The donkey sauce was killing us. Either that or the factories that produced nothing in particular and impregnated the clouds and air with sulfur and asbestos, maybe it was a combination, whatever the case, my handkerchiefs were filling with more blood every week and my bones could barely hold my sagging flesh as it plummeted toward the worn asphalt of the strip mall I worked at. Flavortown bordered Gary in Northern Indiana and was an unassuming settlement that my friends and I had moved to ironically five years back in an effort to generate social media content for uninterested friends and family.
The content was generated, consumed, shit out with an expired batch of Guy-talian Fondue Dippers and now we were all stuck here in the same toilet. We didn’t check the fine print on our lease, which included a mandatory decade long service with a death penalty clause if breached.
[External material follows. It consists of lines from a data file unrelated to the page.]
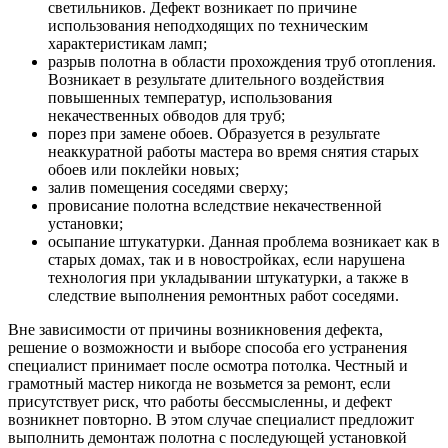
светильников. Дефект возникает по причине
использования неподходящих по техническим
характеристикам ламп;
разрыв полотна в области прохождения труб отопления.
Возникает в результате длительного воздействия
повышенных температур, использования
некачественных обводов для труб;
порез при замене обоев. Образуется в результате
неаккуратной работы мастера во время снятия старых
обоев или поклейки новых;
залив помещения соседями сверху;
провисание полотна вследствие некачественной
установки;
осыпание штукатурки. Данная проблема возникает как в
старых домах, так и в новостройках, если нарушена
технология при укладывании штукатурки, а также в
следствие выполнения ремонтных работ соседями.
Вне зависимости от причины возникновения дефекта,
решение о возможности и выборе способа его устранения
специалист принимает после осмотра потолка. Честный и
грамотный мастер никогда не возьмется за ремонт, если
присутствует риск, что работы бессмысленны, и дефект
возникнет повторно. В этом случае специалист предложит
выполнить демонтаж полотна с последующей установкой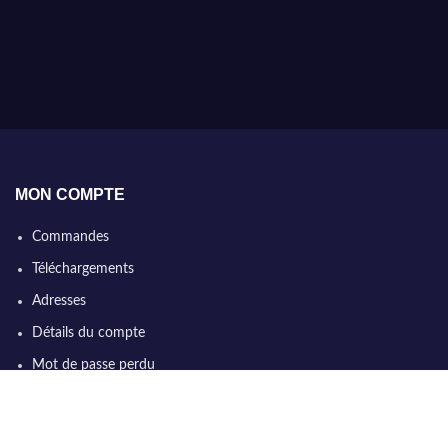
MON COMPTE
Commandes
Téléchargements
Adresses
Détails du compte
Mot de passe perdu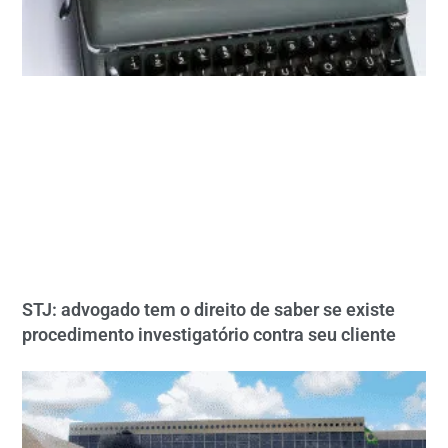
STJ: advogado tem o direito de saber se existe
procedimento investigatório contra seu cliente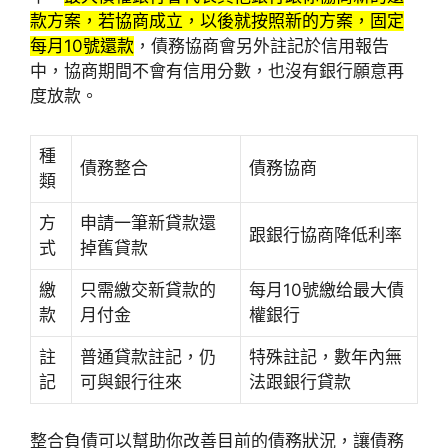
款方案，若協商成立，以後就按照新的方案，固定
每月10號還款
，債務協商會另外註記於信用報告
中，協商期間不會有信用分數，也沒有銀行願意再
度放款。
種
債務整合
債務協商
類
方
申請一筆新貸款還
跟銀行協商降低利率
式
掉舊貸款
繳
只需繳交新貸款的
每月10號繳给最大債
款
月付金
權銀行
註
普通貸款註記，仍
特殊註記，數年內無
記
可與銀行往來
法跟銀行貸款
整合負債可以幫助你改善目前的債務狀況，讓債務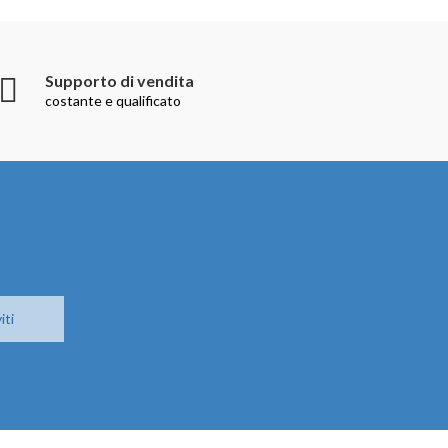
Supporto di vendita
costante e qualificato
iti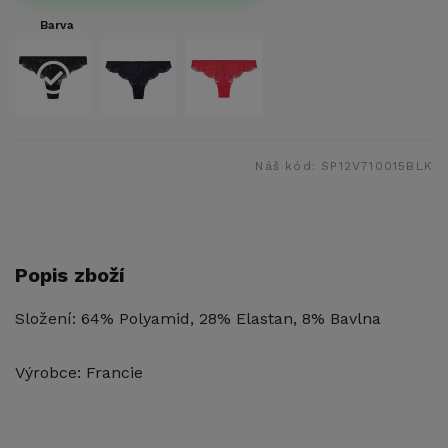
Barva
Náš kód:
SP12V710015BLK
Popis zboží
Složení: 64% Polyamid, 28% Elastan, 8% Bavlna
Výrobce: Francie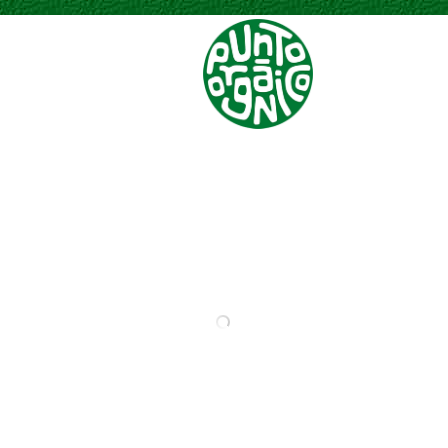
Menú
TOMATE CHERRY
ZANAHORIAS
VERDURAS
VERDURAS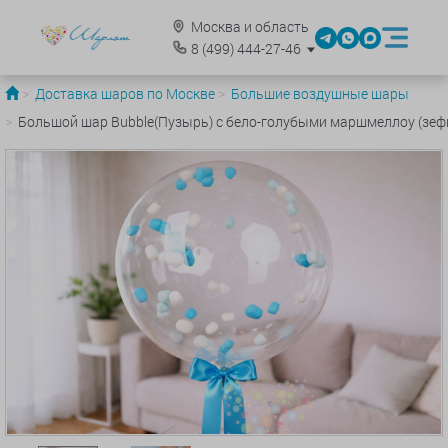
Москва и область
8
(499)
444-27-46
Доставка шаров по Москве
Большие воздушные шары
Большой шар Bubble(Пузырь) с бело-голубыми маршмеллоу (зеф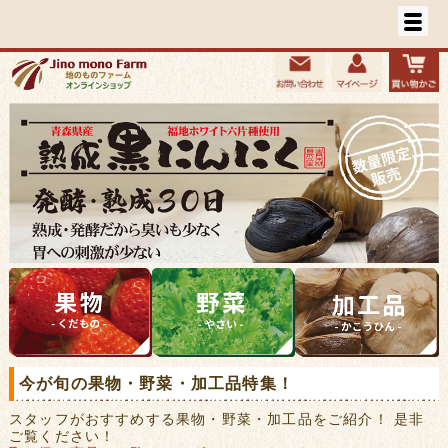
今が旬の果物・野菜・加工品特集！
スタッフがおすすめする果物・野菜・加工品をご紹介！ 是非
ご覧ください！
We had seen someone try to leave Flavortown before their time was up, the next day was a public hanging during an Imagine Dragons concert.
Much like Gary, Flavortown was the beating heart of directionless pollution as its web of veins and arteries poisoned surrounding cities in the already deteriorating rust belt. Our jobs were to extract the donkey sauce from the donkeys themselves. Though I didn’t really consider them donkeys at all. They were human donkey hybrids, the lab creation of some truly awful bastard. I figured there was an easier way to get thousand island dressing mixed with ranch, but we were told that milking the skin tagged utters of these neglected donkeys that looked vaguely like Guy Fieri was the only true way to provide the American public with what they wanted. They didn’t seem to mind much, indifferent to the condiment their bodies generated, they were hooked to televisions that broadcasted Diners, Drive-Ins and Dives and were fed DMT regularly. In some ways, I wished I was them and in other ways I felt us becoming more similar by the day.
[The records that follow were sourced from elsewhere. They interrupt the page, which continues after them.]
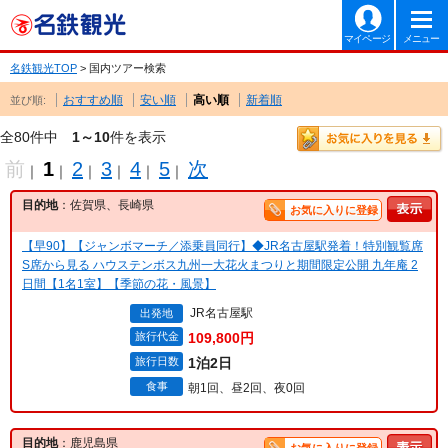
マイページ
メニュー
名鉄観光TOP
> 国内ツアー検索
おすすめ順
安い順
高い順
新着順
並び順:
全80件中
1～10
件を表示
前
1
2
3
4
5
次
｜
｜
｜
｜
｜
｜
目的地
：佐賀県、長崎県
お気に入りに登録
【早90】【ジャンボマーチ／添乗員同行】◆JR名古屋駅発着！特別観覧席
S席から見る ハウステンボス九州一大花火まつりと期間限定公開 九年庵 2
日間【1名1室】【季節の花・風景】
JR名古屋駅
出発地
旅行代金
109,800円
旅行日数
1泊2日
食事
朝1回、昼2回、夜0回
目的地
：鹿児島県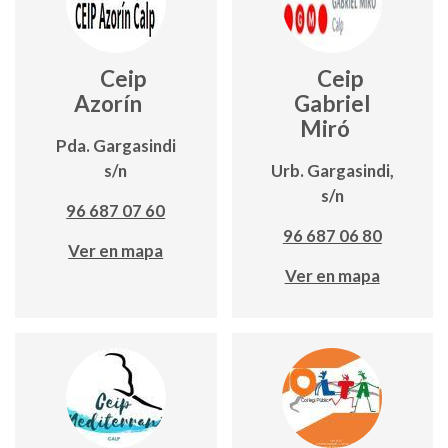
Ceip
Ceip
Azorín
Gabriel
Miró
Pda. Gargasindi
s/n
Urb. Gargasindi,
s/n
96 687 07 60
96 687 06 80
Ver en mapa
Ver en mapa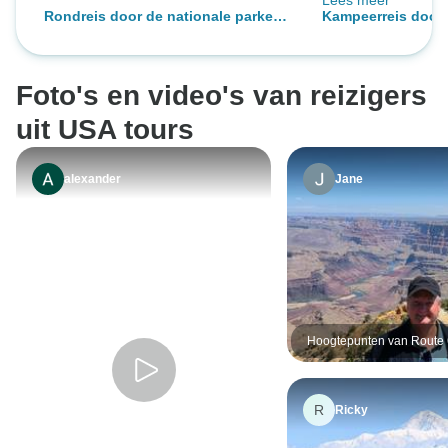
Lees meer
andere activiteit
Rondreis door de nationale parken
Kampeerreis door 
supervriendelijke
van de Southwest - Grand Canyon -
parken van de Sou
informatieve sfee
7 dagen
Canyon - 7 dagen
Joe!
Foto's en video's van reizigers
uit USA tours
alexander
Jane
Hoogtepunten van Route
R
Ricky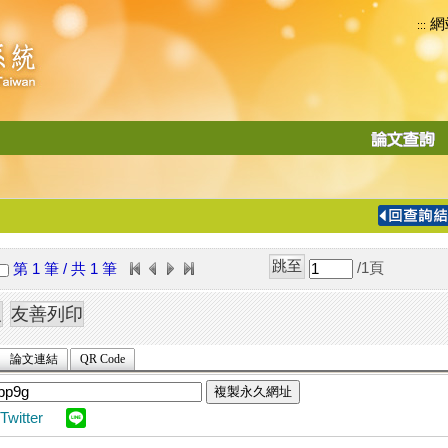
網
:::
功
能
切
換
導
覽
/1
頁
第 1 筆 / 共 1 筆
列
論文連結
QR Code
複製永久網址
Twitter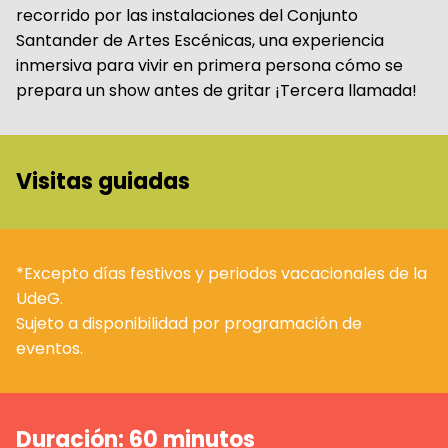
recorrido por las instalaciones del Conjunto
Santander de Artes Escénicas, una experiencia
inmersiva para vivir en primera persona cómo se
prepara un show antes de gritar ¡Tercera llamada!
Visitas guiadas
*Excepto días festivos y periodos vacacionales de la
UdeG.
Sujeto a disponibilidad por programación de
eventos.
Duración: 60 minutos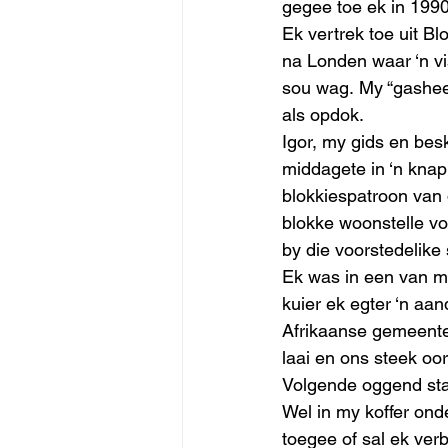
gegee toe ek in 1990
Ek vertrek toe uit Bl
na Londen waar ‘n vi
sou wag. My “gashee
als opdok.  
Igor, my gids en bes
middagete in ‘n knap
blokkiespatroon van d
blokke woonstelle vo
by die voorstedelike s
Ek was in een van m
kuier ek egter ‘n aa
Afrikaanse gemeente 
laai en ons steek oor
Volgende oggend staa
Wel in my koffer onde
toegee of sal ek ver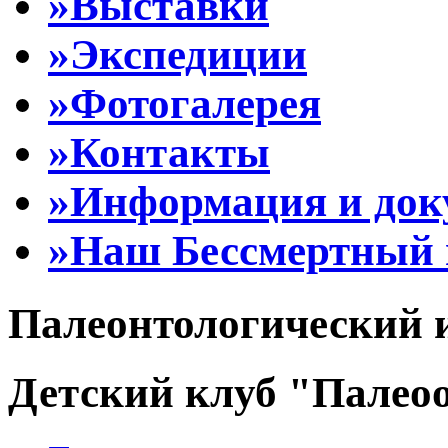
»Выставки
»Экспедиции
»Фотогалерея
»Контакты
»Информация и до
»Наш Бессмертный 
Палеонтологический 
Детский клуб "Палеоо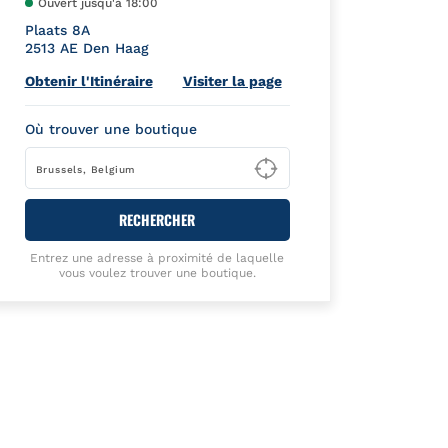
Ouvert jusqu'à
18:00
Plaats 8A
2513 AE
Den Haag
Link Opens in New Tab
Obtenir l'Itinéraire
Visiter la page
Où trouver une boutique
Type to begin querying
RECHERCHER
Entrez une adresse à proximité de laquelle
vous voulez trouver une boutique.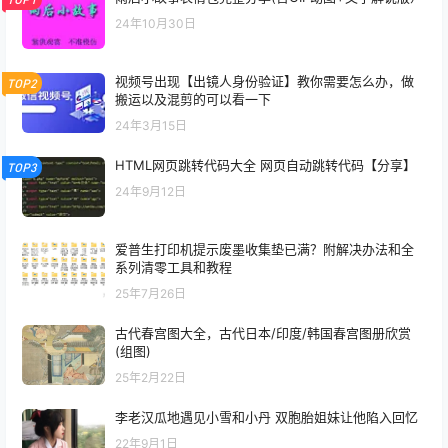
24年10月30日
视频号出现【出镜人身份验证】教你需要怎么办，做
TOP2
搬运以及混剪的可以看一下
24年3月15日
HTML网页跳转代码大全 网页自动跳转代码【分享】
TOP3
24年9月12日
爱普生打印机提示废墨收集垫已满？附解决办法和全
系列清零工具和教程
25年7月26日
古代春宫图大全，古代日本/印度/韩国春宫图册欣赏
(组图)
25年2月22日
李老汉瓜地遇见小雪和小丹 双胞胎姐妹让他陷入回忆
22年9月1日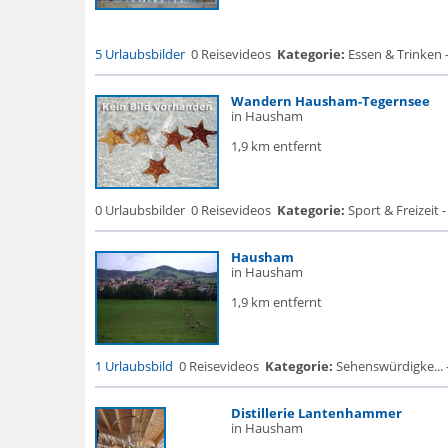
5 Urlaubsbilder
0 Reisevideos
Kategorie:
Essen & Trinken -
Wandern Hausham-Tegernsee
in Hausham
1,9 km entfernt
0 Urlaubsbilder
0 Reisevideos
Kategorie:
Sport & Freizeit -
Hausham
in Hausham
1,9 km entfernt
1 Urlaubsbild
0 Reisevideos
Kategorie:
Sehenswürdigke... - 
Distillerie Lantenhammer
in Hausham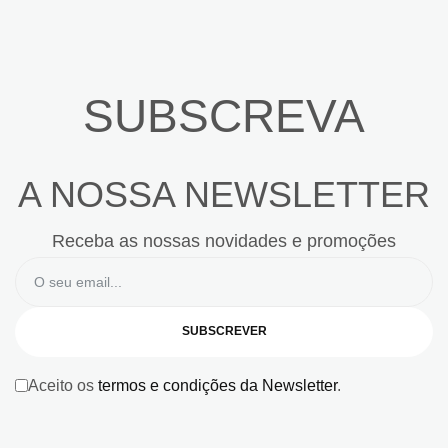
SUBSCREVA
A NOSSA NEWSLETTER
Receba as nossas novidades e promoções
SUBSCREVER
Aceito os
termos e condições da Newsletter
.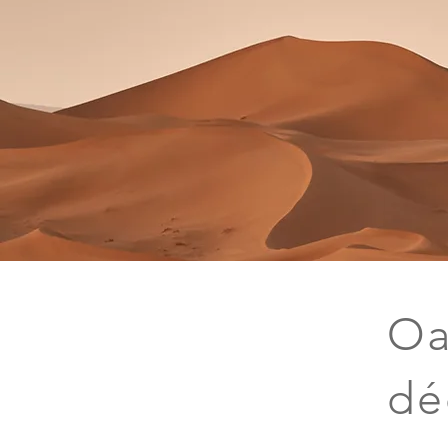
Oa
dé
I’d once hatched a plot to escape, thinking I could ride one of the creatures to freedom. Thinking that I could save us both from the town that was grinding us like peppercorn into drool filled tourist mouths as their tongues probed the ears of unsuspecting servers. Thinking that its atrophied legs would somehow be more capable than mine, able to outrun imminent death in favor of the prolonged one everyone else seemed to enjoy.
When I hopped on, ready for salvation, the last thing I heard was bones snapping before its legs crumpled completely and we both collapsed into the asphalt. That was the last time I tried to leave and the death of something so innocent only functioned to spiral me deeper into the depression that accompanied existing for the sole purpose of condiment accumulation and passive organ rotting from pollution.
Now I got drunk and hoped things would change without a catalyst. Assuming that things would just work themselves out, even though I knew they wouldn’t.
We’d all die here. We’d be buried in flame decal button up shirts and backwards upside down sunglasses like everyone else who had died harvesting the sauce. At least we had provided the secret dressing that lubricated the esophagai of dying Americans enough to consume another fistful of knuckle steak at airport bar and grills across the country, at least we had done that.